What the exercise asks: Go through the lines below. Copy those with "these".

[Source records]
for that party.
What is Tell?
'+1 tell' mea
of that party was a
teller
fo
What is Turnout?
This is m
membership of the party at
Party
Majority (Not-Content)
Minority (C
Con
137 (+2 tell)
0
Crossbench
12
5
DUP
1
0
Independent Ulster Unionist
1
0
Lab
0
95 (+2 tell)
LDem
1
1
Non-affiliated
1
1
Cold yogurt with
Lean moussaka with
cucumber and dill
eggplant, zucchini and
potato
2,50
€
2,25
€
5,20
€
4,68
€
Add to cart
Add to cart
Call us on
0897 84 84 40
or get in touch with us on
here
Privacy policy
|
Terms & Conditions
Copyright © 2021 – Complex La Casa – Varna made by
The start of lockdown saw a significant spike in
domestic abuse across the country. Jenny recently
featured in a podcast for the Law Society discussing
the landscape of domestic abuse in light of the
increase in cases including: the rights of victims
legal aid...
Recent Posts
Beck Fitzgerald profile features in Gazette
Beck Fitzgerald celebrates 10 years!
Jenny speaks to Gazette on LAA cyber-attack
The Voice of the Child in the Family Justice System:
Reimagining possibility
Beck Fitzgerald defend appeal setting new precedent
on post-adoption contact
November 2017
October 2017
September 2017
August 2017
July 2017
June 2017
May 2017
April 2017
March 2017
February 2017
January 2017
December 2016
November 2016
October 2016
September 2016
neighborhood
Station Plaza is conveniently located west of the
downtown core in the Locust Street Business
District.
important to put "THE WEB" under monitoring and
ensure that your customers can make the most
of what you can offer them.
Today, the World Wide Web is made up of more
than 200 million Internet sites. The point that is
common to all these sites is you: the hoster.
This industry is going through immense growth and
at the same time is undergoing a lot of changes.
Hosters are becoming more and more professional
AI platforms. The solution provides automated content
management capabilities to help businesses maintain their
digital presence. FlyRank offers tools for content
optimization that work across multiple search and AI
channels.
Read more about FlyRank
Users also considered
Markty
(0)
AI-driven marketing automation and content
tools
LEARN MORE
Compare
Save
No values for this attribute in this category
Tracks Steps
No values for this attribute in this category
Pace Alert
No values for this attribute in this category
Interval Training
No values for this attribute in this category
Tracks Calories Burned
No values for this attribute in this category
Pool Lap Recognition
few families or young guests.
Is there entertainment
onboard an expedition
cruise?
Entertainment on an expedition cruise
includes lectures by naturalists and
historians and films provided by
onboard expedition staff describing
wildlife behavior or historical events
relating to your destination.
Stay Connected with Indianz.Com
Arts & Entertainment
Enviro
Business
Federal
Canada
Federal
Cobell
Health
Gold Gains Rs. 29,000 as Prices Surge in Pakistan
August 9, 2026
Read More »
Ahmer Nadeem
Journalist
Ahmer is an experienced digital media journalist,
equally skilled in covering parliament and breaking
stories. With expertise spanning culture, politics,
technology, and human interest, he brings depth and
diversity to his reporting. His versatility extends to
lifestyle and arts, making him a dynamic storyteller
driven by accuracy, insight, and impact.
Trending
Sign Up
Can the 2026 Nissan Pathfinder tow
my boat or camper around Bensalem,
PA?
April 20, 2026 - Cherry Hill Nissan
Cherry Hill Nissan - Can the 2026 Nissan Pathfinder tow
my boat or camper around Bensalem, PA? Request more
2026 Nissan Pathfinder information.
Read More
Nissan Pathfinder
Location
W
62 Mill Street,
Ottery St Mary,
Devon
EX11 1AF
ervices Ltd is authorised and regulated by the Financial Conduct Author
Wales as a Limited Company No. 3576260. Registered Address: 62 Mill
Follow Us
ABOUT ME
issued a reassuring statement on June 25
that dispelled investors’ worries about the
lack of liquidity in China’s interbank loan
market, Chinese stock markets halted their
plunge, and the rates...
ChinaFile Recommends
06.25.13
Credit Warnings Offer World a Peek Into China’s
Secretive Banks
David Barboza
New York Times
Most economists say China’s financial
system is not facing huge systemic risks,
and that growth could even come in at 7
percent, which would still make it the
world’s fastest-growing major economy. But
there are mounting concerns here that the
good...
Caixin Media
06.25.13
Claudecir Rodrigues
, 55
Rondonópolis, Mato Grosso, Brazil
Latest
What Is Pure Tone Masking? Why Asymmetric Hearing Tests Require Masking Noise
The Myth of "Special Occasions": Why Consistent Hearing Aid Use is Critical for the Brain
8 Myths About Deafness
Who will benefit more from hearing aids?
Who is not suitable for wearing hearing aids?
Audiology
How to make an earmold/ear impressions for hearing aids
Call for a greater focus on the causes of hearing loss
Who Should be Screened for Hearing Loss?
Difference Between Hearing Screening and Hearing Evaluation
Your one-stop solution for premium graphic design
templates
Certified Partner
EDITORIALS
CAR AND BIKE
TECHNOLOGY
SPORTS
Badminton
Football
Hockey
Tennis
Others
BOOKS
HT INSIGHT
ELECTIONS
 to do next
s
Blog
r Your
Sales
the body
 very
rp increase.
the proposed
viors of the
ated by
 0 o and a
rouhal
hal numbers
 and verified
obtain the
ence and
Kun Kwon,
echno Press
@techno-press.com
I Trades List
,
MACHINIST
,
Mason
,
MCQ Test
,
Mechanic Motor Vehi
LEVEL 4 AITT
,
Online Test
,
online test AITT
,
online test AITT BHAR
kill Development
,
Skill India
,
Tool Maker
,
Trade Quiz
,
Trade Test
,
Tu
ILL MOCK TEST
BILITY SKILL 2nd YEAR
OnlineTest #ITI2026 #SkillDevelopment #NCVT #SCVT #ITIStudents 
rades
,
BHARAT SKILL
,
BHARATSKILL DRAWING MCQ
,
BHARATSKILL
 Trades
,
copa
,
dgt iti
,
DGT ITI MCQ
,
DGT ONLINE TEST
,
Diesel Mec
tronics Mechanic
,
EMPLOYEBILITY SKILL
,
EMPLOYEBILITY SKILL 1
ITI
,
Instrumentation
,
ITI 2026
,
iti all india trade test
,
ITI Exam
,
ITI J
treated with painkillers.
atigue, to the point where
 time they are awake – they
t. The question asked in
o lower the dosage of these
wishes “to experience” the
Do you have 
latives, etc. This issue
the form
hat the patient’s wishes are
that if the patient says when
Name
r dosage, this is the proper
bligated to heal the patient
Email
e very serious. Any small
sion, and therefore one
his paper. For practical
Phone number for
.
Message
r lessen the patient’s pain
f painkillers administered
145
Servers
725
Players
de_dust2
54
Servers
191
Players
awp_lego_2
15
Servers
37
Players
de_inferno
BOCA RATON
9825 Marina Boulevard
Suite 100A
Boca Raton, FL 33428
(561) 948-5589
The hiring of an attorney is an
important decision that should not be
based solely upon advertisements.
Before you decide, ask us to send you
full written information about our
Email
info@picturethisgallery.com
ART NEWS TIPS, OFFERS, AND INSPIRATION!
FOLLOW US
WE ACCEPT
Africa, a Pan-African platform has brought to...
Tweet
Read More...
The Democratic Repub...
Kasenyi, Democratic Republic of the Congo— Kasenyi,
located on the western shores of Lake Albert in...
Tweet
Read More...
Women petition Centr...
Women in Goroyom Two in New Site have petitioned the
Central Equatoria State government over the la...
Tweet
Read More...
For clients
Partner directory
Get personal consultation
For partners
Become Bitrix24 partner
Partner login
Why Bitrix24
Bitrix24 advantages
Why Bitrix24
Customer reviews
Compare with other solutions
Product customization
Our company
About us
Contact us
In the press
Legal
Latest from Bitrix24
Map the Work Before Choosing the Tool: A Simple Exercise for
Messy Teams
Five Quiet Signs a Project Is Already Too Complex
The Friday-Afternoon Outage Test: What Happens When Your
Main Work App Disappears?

Solution for this task:
common to all these sites is you: the hoster.
o lower the dosage of these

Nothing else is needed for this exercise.